:: Record excerpts

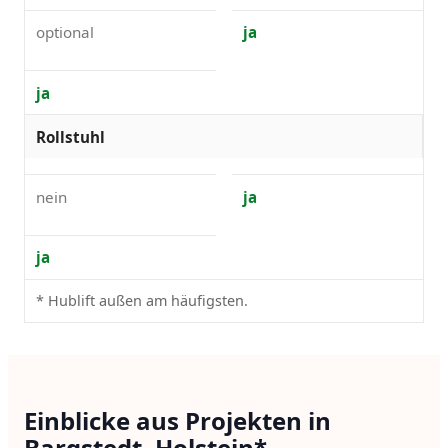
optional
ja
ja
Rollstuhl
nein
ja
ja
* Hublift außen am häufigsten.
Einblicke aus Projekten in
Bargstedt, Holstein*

::::
:: Record excerpts

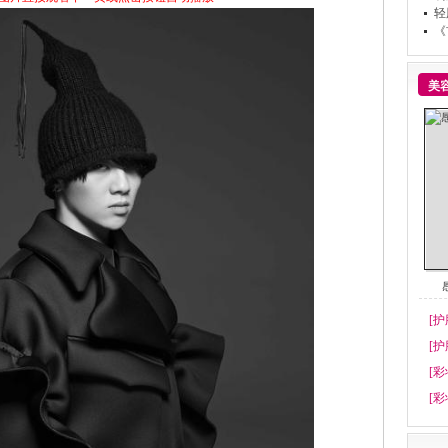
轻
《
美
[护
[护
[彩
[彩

::::
:: Record excerpts

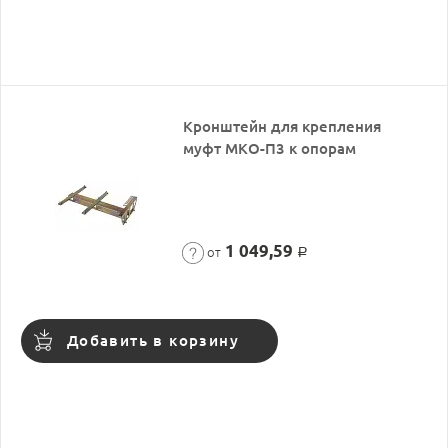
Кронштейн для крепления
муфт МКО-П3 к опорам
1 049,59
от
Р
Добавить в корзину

::::

## What you should do
In the entries above, one line contains "außen am häufigsten." and another contains "Bargstedt, Holstein*". Reproduce exactly those two lines and the lines between them, nothing else.

## Solution for this exercise
* Hublift außen am häufigsten.
Einblicke aus Projekten in
Bargstedt, Holstein*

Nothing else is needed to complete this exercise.